I explain this because the conference, upon closing today, distributed a press release that was titled “Sailing as we know it is officially over”. And now countless media have picked up this headline, plastering the statement all over the internet. I found it startling.
For a conference seeking to progress the sport, I hope in the future they narrow their statements so as not to worry the bulk of the sport that is not involved in the Olympics, America’s Cup, Volvo Ocean Race, etc. I shall risk to say that for those of you enjoying the recreational side of the sport, ‘sailing as we know it is not officially over’.
If I am wrong about this, I suspect you will let me know. Rant concluded. Here is their press release (sans headline)…
The sixth edition of the World Yacht Racing Forum and Yacht Racing Design and Technology Symposium closed its doors on Wednesday night (Dec. 11, 2013) following two intense days of presentations and networking at Gothenburg’s Clarion Post Hotel.
An America’s Cup on foiling catamarans, a one-design class for the Volvo Ocean Race and key elements of the traditionally liberal IMOCA Class standardised: those are only some of the radical changes sailing has gone through in 2013, and that have been debated with passion over the last two days by the delegates of the World Yacht Racing Forum in Gothenburg, Sweden.

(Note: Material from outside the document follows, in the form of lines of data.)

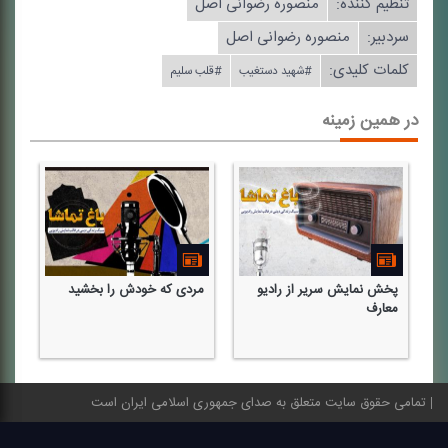
تنظیم كننده:
منصوره رضوانی اصل
سردبیر:
منصوره رضوانی اصل
کلمات کلیدی:
#شهید دستغیب
#قلب سلیم
در همین زمینه
پخش نمایش سریر از رادیو
مردی كه خودش را بخشید
معارف
تمامی حقوق سایت متعلق به صدای جمهوری اسلامی ایران است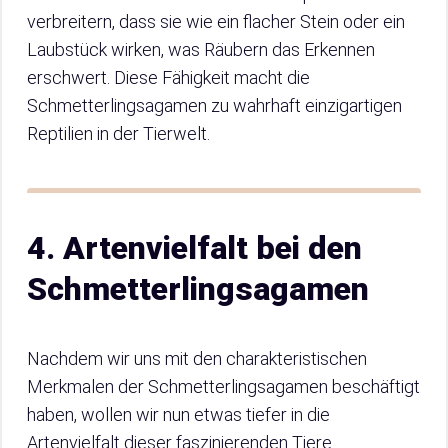
verbreitern, dass sie wie ein flacher Stein oder ein
Laubstück wirken, was Räubern das Erkennen
erschwert. Diese Fähigkeit macht die
Schmetterlingsagamen zu wahrhaft einzigartigen
Reptilien in der Tierwelt.
4. Artenvielfalt bei den
Schmetterlingsagamen
Nachdem wir uns mit den charakteristischen
Merkmalen der Schmetterlingsagamen beschäftigt
haben, wollen wir nun etwas tiefer in die
Artenvielfalt dieser faszinierenden Tiere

“Sailing as we know it is officially over,” commented keynote speaker and North Sails Group President Ken Read. Whether people like it or not, the sport is moving fast, in terms of technology but also promotion, communication tools, territories visited, classes…
”Just look at how much sailing has evolved this year and compare it with soccer,” observed Volvo Ocean Race CEO Knut Frostad. “It’s simply amazing, although I think the sport should have evolved even faster. Sailing has been much too slow at adapting some of the new technologies available.”
The World Yacht Racing Forum focused on the commercial aspects of the sport, in both offshore or in-port sailing, Olympic classes or the America’s Cup. Talking about Olympic sailing, Olympic Champion and team Artemis CEO Iain Percy insisted on the fact that “the integrity of racing must be preserved despite the increase of commercial needs. It is wrong to put too much emphasis on the final race.” An argument that seems recurrent in the World Yacht Racing Forum, already highlighted vehemently by Sir Ben Ainslie in 2012.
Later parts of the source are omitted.